── Source information ──
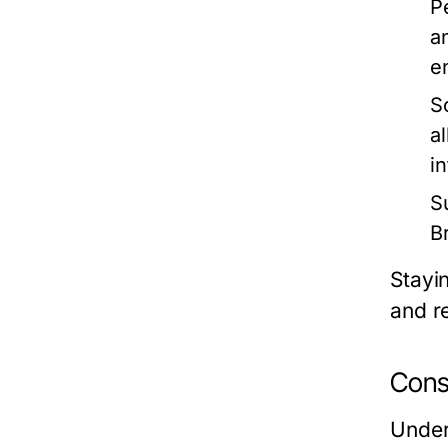
P
a
e
S
a
in
Su
B
Stayi
and r
Cons
Under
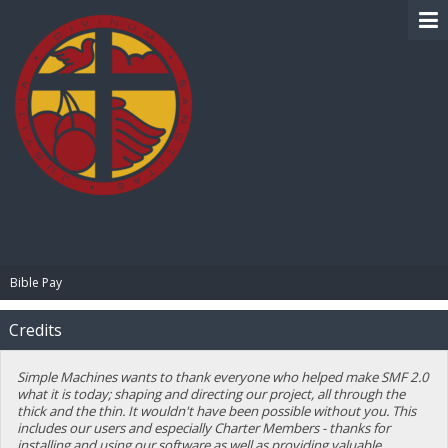
BIBLE PAY
Bible Pay
Credits
Simple Machines wants to thank everyone who helped make SMF 2.0
what it is today; shaping and directing our project, all through the
thick and the thin. It wouldn't have been possible without you. This
includes our users and especially Charter Members - thanks for
installing and using our software as well as providing valuable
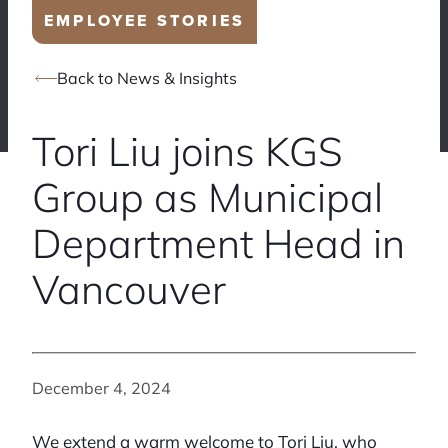
EMPLOYEE STORIES
Back to News & Insights
Tori Liu joins KGS
Group as Municipal
Department Head in
Vancouver
December 4, 2024
We extend a warm welcome to Tori Liu, who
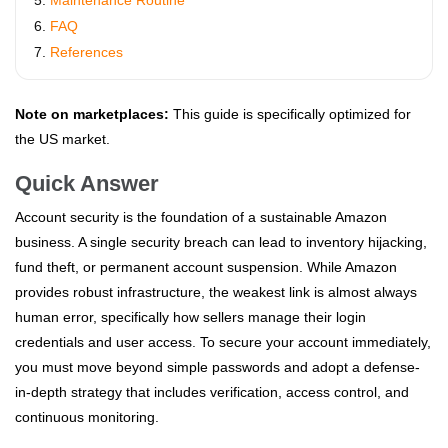
Maintenance Routine
FAQ
References
Note on marketplaces:
This guide is specifically optimized for
the US market.
Quick Answer
Account security is the foundation of a sustainable Amazon
business. A single security breach can lead to inventory hijacking,
fund theft, or permanent account suspension. While Amazon
provides robust infrastructure, the weakest link is almost always
human error, specifically how sellers manage their login
credentials and user access. To secure your account immediately,
you must move beyond simple passwords and adopt a defense-
in-depth strategy that includes verification, access control, and
continuous monitoring.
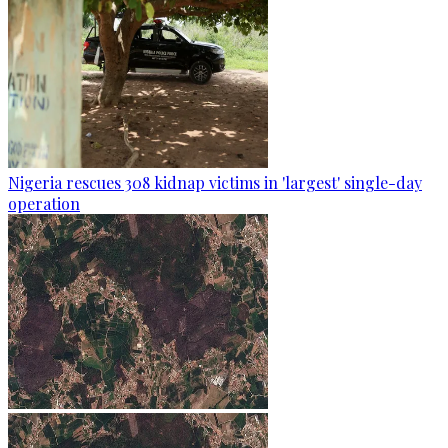
Nigeria rescues 308 kidnap victims in 'largest' single-day
operation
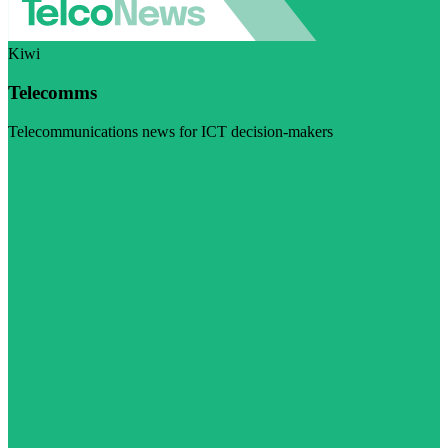
Kiwi
Telecomms
Telecommunications news for ICT decision-makers
Visit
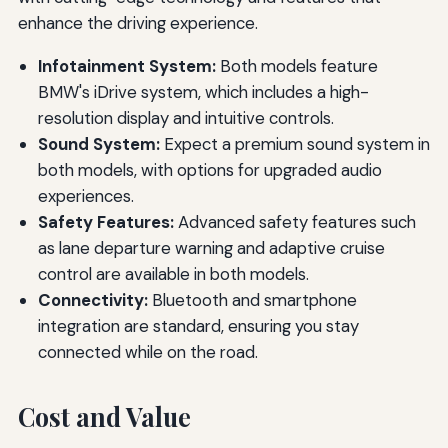
enhance the driving experience.
Infotainment System:
Both models feature
BMW's iDrive system, which includes a high-
resolution display and intuitive controls.
Sound System:
Expect a premium sound system in
both models, with options for upgraded audio
experiences.
Safety Features:
Advanced safety features such
as lane departure warning and adaptive cruise
control are available in both models.
Connectivity:
Bluetooth and smartphone
integration are standard, ensuring you stay
connected while on the road.
Cost and Value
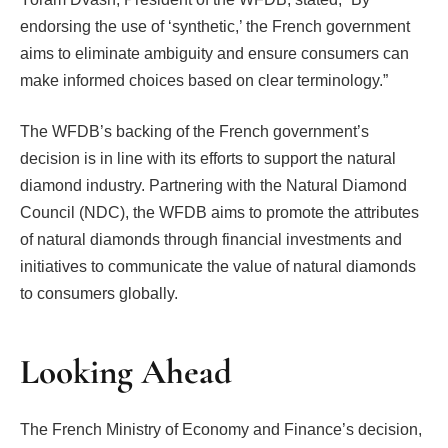
endorsing the use of ‘synthetic,’ the French government
aims to eliminate ambiguity and ensure consumers can
make informed choices based on clear terminology.”
The WFDB’s backing of the French government’s
decision is in line with its efforts to support the natural
diamond industry. Partnering with the Natural Diamond
Council (NDC), the WFDB aims to promote the attributes
of natural diamonds through financial investments and
initiatives to communicate the value of natural diamonds
to consumers globally.
Looking Ahead
The French Ministry of Economy and Finance’s decision,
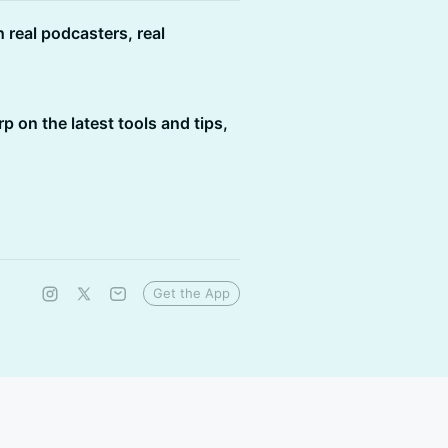
h real podcasters, real
rp on the latest tools and tips,
Get the App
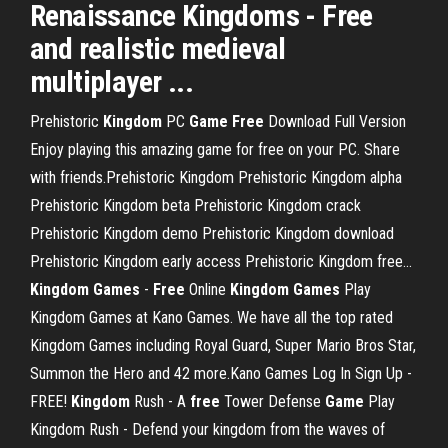
Renaissance Kingdoms -
Free
and realistic medieval
multiplayer ...
Prehistoric
Kingdom
PC
Game
Free
Download Full Version
Enjoy playing this amazing game for free on your PC. Share
with friends.Prehistoric Kingdom Prehistoric Kingdom alpha
Prehistoric Kingdom beta Prehistoric Kingdom crack
Prehistoric Kingdom demo Prehistoric Kingdom download
Prehistoric Kingdom early access Prehistoric Kingdom free...
Kingdom
Games
-
Free
Online
Kingdom
Games
Play
Kingdom Games at Kano Games. We have all the top rated
Kingdom Games including Royal Guard, Super Mario Bros Star,
Summon the Hero and 42 more.Kano Games Log In Sign Up -
FREE!
Kingdom
Rush - A
free
Tower Defense
Game
Play
Kingdom Rush - Defend your kingdom from the waves of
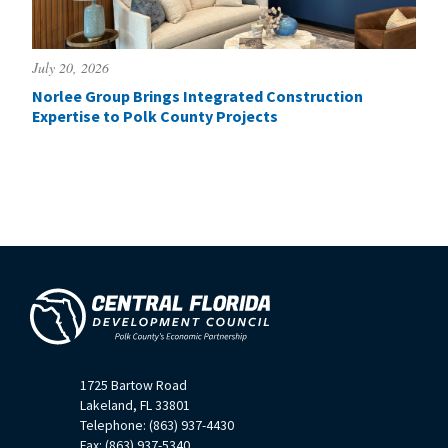
July 20, 2026
Norlee Group Brings Integrated Construction
Expertise to Polk County Projects
1725 Bartow Road
Lakeland, FL 33801
Telephone: (863) 937-4430
Fax: (863) 937-5340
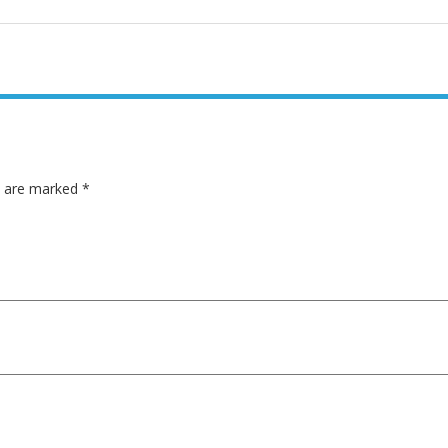
ds are marked
*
───
What is needed is every line of the data above, set down exactly but with the images left out.

P
a
e
S
a
in
Su
B
Stayi
and r
Cons
Under
BIBLE PAY
Bible Pay
Credits
Simple Machines wants to thank everyone who helped make SMF 2.0
what it is today; shaping and directing our project, all through the
thick and the thin. It wouldn't have been possible without you. This
includes our users and especially Charter Members - thanks for
installing and using our software as well as providing valuable
EMPLOYEE STORIES
Back to News & Insights
Tori Liu joins KGS
Group as Municipal
Department Head in
Vancouver
December 4, 2024
We extend a warm welcome to Tori Liu, who
Maintenance Routine
FAQ
References
Note on marketplaces:
This guide is specifically optimized for
the US market.
Quick Answer
Account security is the foundation of a sustainable Amazon
business. A single security breach can lead to inventory hijacking,
fund theft, or permanent account suspension. While Amazon
provides robust infrastructure, the weakest link is almost always
human error, specifically how sellers manage their login
credentials and user access. To secure your account immediately,
you must move beyond simple passwords and adopt a defense-
in-depth strategy that includes verification, access control, and
continuous monitoring.
Nigeria rescues 308 kidnap victims in 'largest' single-day
operation
Kiwi
Telecomms
Telecommunications news for ICT decision-makers
Visit
enhance the driving experience.
Infotainment System:
Both models feature
BMW's iDrive system, which includes a high-
resolution display and intuitive controls.
Sound System:
Expect a premium sound system in
both models, with options for upgraded audio
experiences.
Safety Features:
Advanced safety features such
as lane departure warning and adaptive cruise
control are available in both models.
Connectivity:
Bluetooth and smartphone
integration are standard, ensuring you stay
connected while on the road.
Cost and Value
endorsing the use of ‘synthetic,’ the French government
aims to eliminate ambiguity and ensure consumers can
make informed choices based on clear terminology.”
The WFDB’s backing of the French government’s
decision is in line with its efforts to support the natural
diamond industry. Partnering with the Natural Diamond
Council (NDC), the WFDB aims to promote the attributes
of natural diamonds through financial investments and
initiatives to communicate the value of natural diamonds
to consumers globally.
Looking Ahead
The French Ministry of Economy and Finance’s decision,
h real podcasters, real
rp on the latest tools and tips,
Get the App
Renaissance Kingdoms -
Free
and realistic medieval
multiplayer ...
Prehistoric
Kingdom
PC
Game
Free
Download Full Version
Enjoy playing this amazing game for free on your PC. Share
with friends.Prehistoric Kingdom Prehistoric Kingdom alpha
Prehistoric Kingdom beta Prehistoric Kingdom crack
Prehistoric Kingdom demo Prehistoric Kingdom download
Prehistoric Kingdom early access Prehistoric Kingdom free...
Kingdom
Games
-
Free
Online
Kingdom
Games
Play
Kingdom Games at Kano Games. We have all the top rated
Kingdom Games including Royal Guard, Super Mario Bros Star,
Summon the Hero and 42 more.Kano Games Log In Sign Up -
FREE!
Kingdom
Rush - A
free
Tower Defense
Game
Play
Kingdom Rush - Defend your kingdom from the waves of
July 20, 2026
Norlee Group Brings Integrated Construction
Expertise to Polk County Projects
1725 Bartow Road
Lakeland, FL 33801
Telephone: (863) 937-4430
Fax: (863) 937-5340
ds are marked
*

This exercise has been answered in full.